Je voudrais ici commenter un tant soit peu le livre d'Antonin Artaud consacré à Vincent van Gogh, le suicidé de la société.

Dans ce livre, Artaud se penche sur un des plus grands peintres de l'histoire de l'humanité, le plus grand selon lui.

Or dans ce livre, il y a à la fois l'évocation puissante de l'artiste singulier qu'est Van Gogh, comme une valeur discrète en mathématiques ne peut pas être soumise à une systématisation, mais il y a aussi une thèse, un concept de réflexion.

Au milieu puis à la fin du livre, Artaud évoque le dernier tableau peint par l'artiste : il s'agit de corbeaux opulents et blafards au-dessus d'une plaine livide légèrement teintée de couleurs de vin, de mauvais vin. Cette plaine livide qui est une terre - peut-être une grande terre comme celle un jour des grandes découvertes - est en réalité peinte comme un espace liquéfié.

Ce seuil de l'existence, cet ultime déploiement au seuil du suicide, signifie finalement le sous-titre que Artaud a donné à son livre : le suicidé de la société.

Car en effet selon la thèse ou les éléments de thèse qui sont défendus dans ce livre, le socium, l'existence sociale, la cohérence sociétale, sont comme une immense brume suintante, ou une immense mer flottant au-dessus des choses vraies, des choses en leur qualité propre.

il y a là comme une propension de l'Homme, de l'humain, à l'emphase, et au fait de dévier de ses vérités par toutes sortes de redoublements, des plus rationnels aux plus fous.

Au contraire Artaud nous dit que Van Gogh est peintre et seul peintre, que son objet n'est que la peinture, la seule peinture, dans ses techniques les plus propres, les plus élémentaires.

Il y a là pour Artaud le contraire de la propension, de l'emphase de l'être social, qui d'une constante incomplétude, imperfection, difformité ne sait que poursuivre la velléité de se retrouver ou de se réformer, créant des nuées opaques, des brumes étouffantes, une mer de notions empruntées fondamentalement fausses mais qui font la congruence du socium, de la loi sociale.

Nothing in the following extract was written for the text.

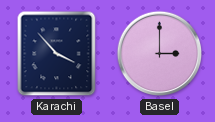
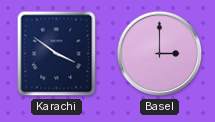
Karachi: 3:53 -> 3:51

Et ceci, non pas même dans un vouloir, une intention, un véhicule de lumière, mais dans l'inertie la plus avalée du socium, dans le sommeil de tous, dans ce qu'il faut savoir au plus profond de la pénombre de chacun, dans une nécessité lourde et inévitable, même pour qui a la notion qu'elle est abus.

C'est ainsi que l'aliénation selon Artaud nous rejoint au coeur des nuits.

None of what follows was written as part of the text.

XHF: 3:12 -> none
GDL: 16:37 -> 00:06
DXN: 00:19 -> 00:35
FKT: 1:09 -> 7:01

C'est ainsi qu'à la fin du livre, Artaud - qui mourra peu de temps après l'écriture de ce livre - nous confie qu'au moment de la dernière grande exposition Van Gogh à Paris, pendant les quelques trois ou quatre mois qu'elle durera, lui n'était pas parmi ces gratifiés spectateurs voguant à la surface des flots, pour le dire comme ça, mais dans un asile d'alienés à Rodez, où il aura passé neuf années, au désespoir entre enfermement et électrochocs.

La sédimentation du socium, son entente tacite, sa propension à l'emphase, au faux, à la déviation, propension structurelle, et qui permet au plus grand nombre de vivre dans ce qu'ils nomment « la normalité », est donc pour d'autres une loi presque mythologique de pesanteur, qui les écrase ou les mutile.

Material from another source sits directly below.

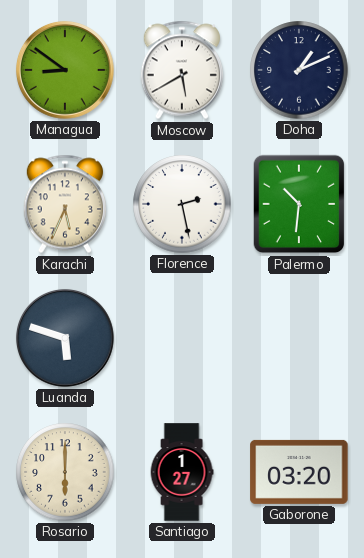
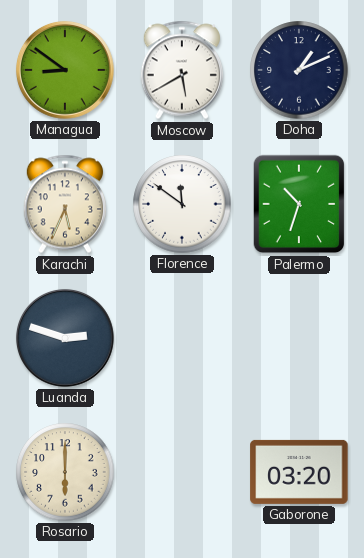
Florence: 2:28 -> 11:51
Palermo: 10:31 -> 10:33
Luanda: 5:48 -> 2:48
Santiago: 1:27 -> none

Et l'humain, dans son petit drame, c'est bien de sa difformité qu'il fait une ambition de normalité ou d'excellence, et c'est bien de sa difformité qu'il figure une prétendue solution vers l'Autre ou l'Ailleurs.

Au contraire, pour Artaud, le peintre qui s'en tient à la peinture, la peinture qui s'en tient à ce qui lui est propre, c'est la voie de la lucidité : elle ne pousse pas vers l'autre ce qu'elle n'a pas elle-même... Elle s'en tient à ce qui la fait, sa précarité interne, sa constante déformation intime, et sa reformation dans le même instant, vie vitale, vie vitalisée dans ses contours mêmes.

L'objet le plus simple - Artaud nous dit que Van Gogh est au plus magnifique le plus roturier des peintres - l'objet le plus simple est alors porteur d'une magie, la magie, blanche ou noire, d'être même, vitalement en propre, là où tout le déferait.

Mais ceci n'est pas seulement une thèse conceptuelle, c'est aussi la beauté de l'art le plus exquis, celui où les éléments de tout décor, de tout paysage, sont au même seuil de leur décomposition et de leur composition, pulsant immobiles, et y incarnant la vraie vibration intrinsèque de leur être vie, de leur être chose...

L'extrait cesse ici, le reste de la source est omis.